Reshape tensors your preserve variable information/structure

elemeo · December 27, 2021, 10:20am

I have a multidimensional dataset, (1827, 5).
From that dataset I exctract the variable I want to predict and im left with my X and y variables as such:
X has size (1827, 4) and y has size (1827, 4).

Then i further split them into train and test datasets giving 20% to the test dataset. now the shapes I have are these:

> print(X_train.shape)
> print(y_train.shape)
> print(X_test.shape)
> print(y_test.shape)

torch.Size([1461, 4])
torch.Size([1461])
torch.Size([366, 4])
torch.Size([366])

The batch size I have to use (I cannot change that) is 50.

My question is, when reshaping a tensor so as to fit my model, shouldnt I take the original dimensions into account ? By dividing the train dataset into batches of 50, I will surely put data that belongs to the same observation into different batches, simply because 50 is not divisible by 4 exactly.

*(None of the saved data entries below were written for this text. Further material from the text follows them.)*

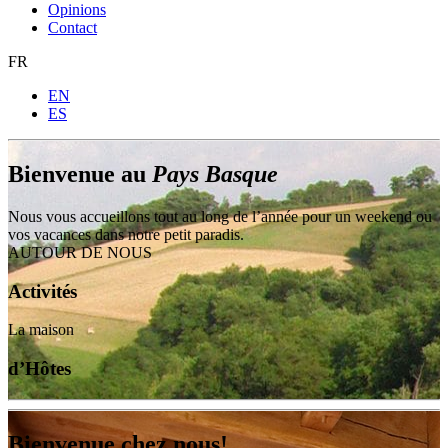
Opinions
Contact
FR
EN
ES
Bienvenue au
Pays Basque
Nous vous accueillons tout au long de l’année pour un weekend ou
vos vacances dans notre petit paradis.
AUTOUR DE NOUS
Activités
La maison
d’Hôtes
Bienvenue chez nous!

My network architecture is this:

class NeuralNetwork(nn.Module):

    def __init__(self):
        super(NeuralNetwork, self).__init__()
        self.hidden1 = torch.nn.Linear(50, 25) # hidden layer
        self.hidden2 = torch.nn.Linear(25, 25) # hidden layer
        self.out = torch.nn.Linear(25, 1)      # output layer

    def forward(self, x):
        z = F.relu(self.hidden1(x)) # activation function for first hidden layer
        z = F.relu(self.hidden2(z)) # activation function for second hidden layer
        z = self.out(z)             # linear output
        return z

Im the first layer takes 50 as input because the batch size is 50, the output layer outputs 1 because im doing regression. The in-between I chose 25 because I read that a good number is the median between the input and output.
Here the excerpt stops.